Le rôle des grands prédateurs dans la structure et les fonctions des écosystèmes, est bien documenté scientifiquement. Ils régulent l'abondance de leurs proies, ce qui a des effets en cascades sur les niveaux trophiques inférieurs. Ils peuvent, par exemple, favoriser certaines plantes en diminuant le taux d'herbivorie. Ils induisent également des changements de comportements chez leurs proies qui peuvent limiter leur déplacement, éviter les zones dégagées, réduire leurs interactions sociales, ce qui, par rebond, peut procurer des services écosystémiques comme la diminution des accidents de la route (Navarro et Plancke, 2024) ou la régulation de maladies, par exemple la maladie de Lyme (Soubelet, 2017). Le cas très documenté de la réintroduction des loups (Canis lupus) dans le parc du Yellowstone montre qu'ils ont affecté à la fois la densité de population et, dans une moindre mesure, l'utilisation de l'espace par les wapitis (Cervus canadensis), ce qui a eu un effet en cascade faible, mais mesurable sur le recrutement des arbres (Brice et al. 2022).

De plus en plus d'études montrent des mécanismes additionnels intéressants, comme leur impact sur le paysage et leur effet sur le cycle des nutriments. Néanmoins, les études antérieures n'ont pas souvent pris en compte la multitude des interactions interspécifiques et les effets indirects (par exemple, interactions avec des charognards, prédation opportuniste, risque/transmission des agents pathogènes).
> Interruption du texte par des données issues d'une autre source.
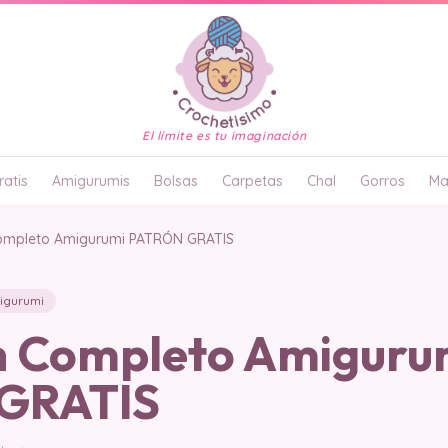
El límite es tu imaginación
atis
Amigurumis
Bolsas
Carpetas
Chal
Gorros
Ma
ompleto Amigurumi PATRÓN GRATIS
igurumi
 Completo Amiguru
GRATIS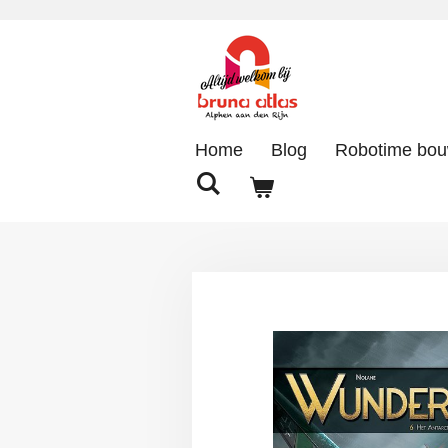
Ga
direct
naar
de
hoofdinhoud
Home
Blog
Robotime bo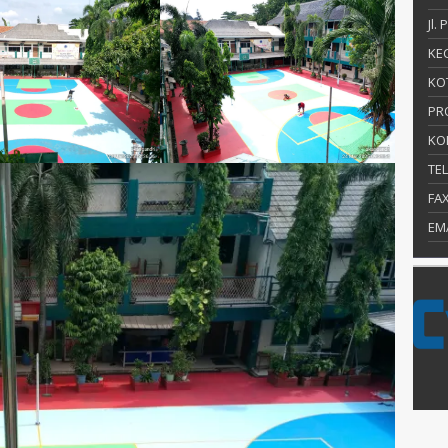
Jl.
KEC
KO
PR
KO
TE
FA
EM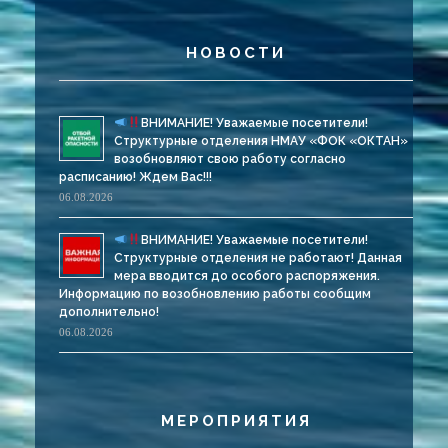
НОВОСТИ
ВНИМАНИЕ! Уважаемые посетители!
Структурные отделения НМАУ «ФОК «ОКТАН»
возобновляют свою работу согласно
расписанию! Ждем Вас!!!
06.08.2026
ВНИМАНИЕ! Уважаемые посетители!
Структурные отделения не работают! Данная
мера вводится до особого распоряжения.
Информацию по возобновлению работы сообщим
дополнительно!
06.08.2026
МЕРОПРИЯТИЯ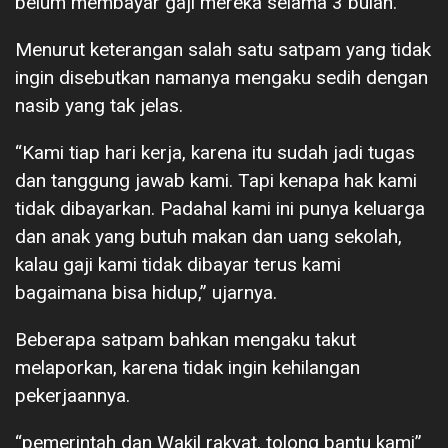
belum membayar gaji mereka selama 3 bulan.
Menurut keterangan salah satu satpam yang tidak
ingin disebutkan namanya mengaku sedih dengan
nasib yang tak jelas.
“Kami tiap hari kerja, karena itu sudah jadi tugas
dan tanggung jawab kami. Tapi kenapa hak kami
tidak dibayarkan. Padahal kami ini punya keluarga
dan anak yang butuh makan dan uang sekolah,
kalau gaji kami tidak dibayar terus kami
bagaimana bisa hidup,” ujarnya.
Beberapa satpam bahkan mengaku takut
melaporkan, karena tidak ingin kehilangan
pekerjaannya.
“pemerintah dan Wakil rakyat, tolong bantu kami”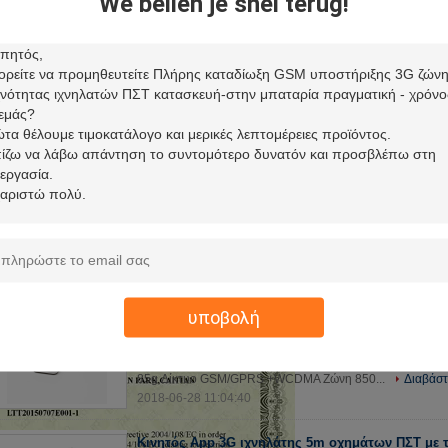
We bellen je snel terug!
Αυτοκίνητος ιχνηλάτης ΠΣΤ 3G με Temp λειτουργ
αισθητήρα και τον αισθητήρα καυσίμων
Αυτοκίνητος ιχνηλάτης ΠΣΤ 3G με Temp λειτουργιών τον
Παράμετροι απόδοσης: Περιεχόμενο Specs. Εξασθενίστε. 8
GSM/GPRS Ζώνη 900/1800...
Διαβάστε περισσότερα
2019-11-03 20:11:44
Ενσωματωμένη μπαταρία 300Mah ιχνηλατών ΠΣΤ
3G και Triaxial αισθητήρας επιτάχυνσης
Ενσωματωμένη μπαταρία 300Mah ιχνηλατών ΠΣΤ αυτοκινή
επιτάχυνσης Περιγραφή προϊόντων Κατάλογος χαρακτηρ
850/900/1800/1900 MHZ τετράγωνο-ταινιών WCDMA 850
τιμή
2018-07-20 11:57:07
Ιχνηλάτης ΠΣΤ αυτοκινήτων 3g πραγματικός - χρ
υποβολή
ακολουθεί το κομμένο Geofencing πετρέλαιο SOS
3G ακολουθώντας ΠΣΤ εντοπιστών αυτοκινήτων ιχνηλατών
WCDMA Παράμετροι απόδοσης: Περιεχόμενο Specs. Εξ
85g Δίκτυο GSM/GPRS +WCDMA Ζώνη 850...
Διαβάστ
2018-06-28 11:04:40
Κινητός App 3G ιχνηλάτης 5m οχημάτων ΠΣΤ με 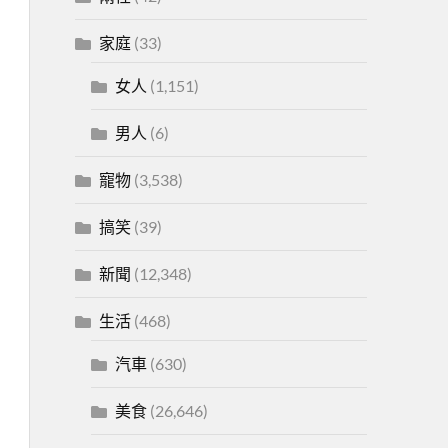
家庭
(33)
女人
(1,151)
男人
(6)
寵物
(3,538)
搞笑
(39)
新聞
(12,348)
生活
(468)
汽車
(630)
美食
(26,646)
Une publication récente de chercheurs Etats-Uniens et canadiens, publiée en 2023 (Johnson-Bice et al. 2023), analyse ces mécanismes qui créent de l'hétérogénéité dans les écosystèmes, et donc, favorisent la biodiversité. A travers des études de cas, les auteurs se sont appuyés sur une grande diversité de taxons et de disciplines écologiques - écologie des plantes et des sols, écologie comportementale, écologie spatiale et dynamique des réseaux trophiques. Prendre en compte ces autres processus est indispensable pour mieux comprendre l'intégralité des effets de la de la présence des carnivores.

Rôle de la régulation des ingénieurs des écosystèmes 1

1 Qualificatif attribué aux espèces qui créent et entretiennent des biotopes particuliers et influencent la disponibilité des ressources pour d'autres espèces en modifiant physiquement leur environnement (Jones et al. 1994)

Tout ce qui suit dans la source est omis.